Architecture and novel components: All experiments use instruction-tuned autoregressive LLMs (Qwen2.5-7B-Instruct as primary). The UniSD framework wraps the standard on-policy training loop with five modular components: (A) Multi-Teacher Agreement: Given a student-sampled completion ŷ, the same trajectory is scored under K auxiliary teacher views π_k(ŷ_t | x, c_k, ŷ_{<t}), where contexts c_k are constructed via retrieval (nearest-neighbor few-shot), random sampling, or induced abstract instructions. Disagreement is measured at token level (variance/range of per-token log-likelihoods across K views) or sequence level (variance of aggregated per-view log-likelihoods). The resulting δ_t or δ_seq is used to compute reliability weights w_t that down-weight high-disagreement positions in the distillation loss. Crucially, all K views share one teacher model and are batched across contexts — no extra model copies are loaded. (B) EMA Teacher: A temporally smoothed teacher is maintained via θ̄_n = β·θ̄_{n-1} + (1-β)·θ_n with β ∈ [0,1]. The EMA teacher defines the target distribution replacing the primary teacher in Eq. 1, preventing transient overconfident predictions from propagating. This addresses temporal drift, complementing agreement's within-step reliability estimation. (C) Token-Level Contrastive Learning: A margin-based auxiliary loss encourages on-policy student completions to be closer (in per-token log-likelihood distance) to correct teacher-conditioned trajectories (d+_t) than to incorrect alternatives (d-_t): L_aux = Σ_t m_t · max(0, γ + d+_t - d-_t). This is a hinge-style margin loss applied token-by-token on completion positions. (D) Feature Matching: An L2 regularization term between student and teacher final-layer hidden states on completion tokens: L_feat = Σ_t m_t ||f^θ_t - f*_t||^2. Two variants are tested: representation-only matching and joint logit+representation matching. This addresses the gap between output distribution alignment and internal representational structure. (E) Divergence Clipping: Token-level KL/JSD divergences are capped at scalar threshold κ before applying reliability weights: D̃_t = min(D_t, κ). This prevents rare high-divergence tokens (e.g., stylistic outliers) from dominating the gradient. When κ is unspecified, the objective reduces to unclipped distillation. Forward-KL, reverse-KL, and weighted JSD are all supported as the base divergence.

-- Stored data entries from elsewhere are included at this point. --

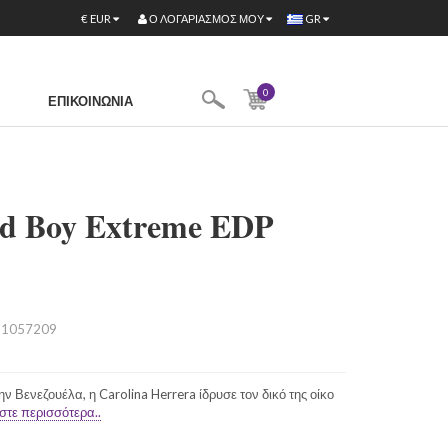
Ο ΛΟΓΑΡΙΑΣΜΌΣ ΜΟΥ
€
EUR
GR
0
ΕΠΙΚΟΙΝΩΝΊΑ
ad Boy Extreme EDP
1057209
 Βενεζουέλα, η Carolina Herrera ίδρυσε τον δικό της οίκο
στε περισσότερα..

Training regime: The primary model is Qwen2.5-7B-Instruct. Scale ablations use Qwen2.5 at 0.5B, 1.5B, 3B. Cross-family experiments use Llama-3.1-8B-Instruct and Gemma-3-4B-it. Specific hyperparameters (learning rate, batch size, number of epochs, EMA β, clipping κ, margin γ, number of auxiliary views K) are partially described: sensitivity analyses over K (shown in Appendix Figs 9 and 10) and γ (γ ∈ {0.01, 1.0} mentioned) are conducted. Training hardware and wall-clock times are partially shown in Fig 5 (left), which plots training time in minutes vs. accuracy on ScienceQA; agreement variants are slower than clipping, which is the most runtime-efficient. Full hyperparameter tables appear to be in the appendix, not included in the truncated text. Seed strategy is not described.

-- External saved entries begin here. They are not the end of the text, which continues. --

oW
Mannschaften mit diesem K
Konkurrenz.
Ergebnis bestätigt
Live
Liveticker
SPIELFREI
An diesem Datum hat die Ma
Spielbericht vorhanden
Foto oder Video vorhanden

Evaluation protocol: The primary metric is task accuracy (exact match or pass@1 for code) averaged across benchmarks into an 'Overall' score. Secondary metrics include: (1) Gold-completion fit — teacher-forced perplexity PPL_fit on reference completions, measuring whether adaptation makes correct outputs more likely; (2) Base-distribution retention — PPL_ret, computed by scoring adapted model completions under the original base model π_0, measuring distributional drift; (3) Token-level JSD between adapted and base next-token distributions. Baselines are SFT, SDFT, GKD, SSD, and OPSD. Ablations test each UniSD component in isolation (Table 1) and in combination (UniSD*). Cross-scale ablation (Fig 3a) and cross-family ablation (Fig 7) are conducted. No statistical significance tests (e.g., bootstrap confidence intervals) are reported in the visible text. The OOD evaluation (GPQA for science, HumanEval for code) specifically tests transfer without any training on those distributions.
Concrete end-to-end example (ToolAlpaca, Qwen2.5-7B with EMA): The raw model scores 61.8 on ToolAlpaca. At each training step, the student samples a multi-step tool-calling trajectory ŷ from its current policy. The EMA teacher (a smoothed copy of the model) scores the same trajectory as a target distribution. The student minimizes the token-level JSD between its next-token distribution and the EMA teacher's, masked to completion tokens. The EMA teacher updates slowly (θ̄ = β·θ̄ + (1-β)·θ), preventing the teacher from abruptly incorporating a mistake the student just made. After training, EMA achieves 77.9 on ToolAlpaca (+16.1 over raw), suggesting that the strict output-format requirements of tool use benefit strongly from a temporally stable teacher target.
Reproducibility: Code release is not mentioned in the visible text. No frozen weights or model checkpoints are described. The paper uses public benchmark datasets. Negative example construction for contrastive learning involves prompting an LLM (which LLM is not specified in the visible text), introducing a potential reproducibility gap.
Technical innovations
- Multi-teacher agreement as a reliability probe: instead of adding more distillation teachers, auxiliary views (retrieved/random/induced contexts) are used solely to estimate cross-view consistency of the same student trajectory, and this disagreement signal is used to weight the primary distillation loss — distinguishing it from ensemble distillation approaches like Born-Again Networks.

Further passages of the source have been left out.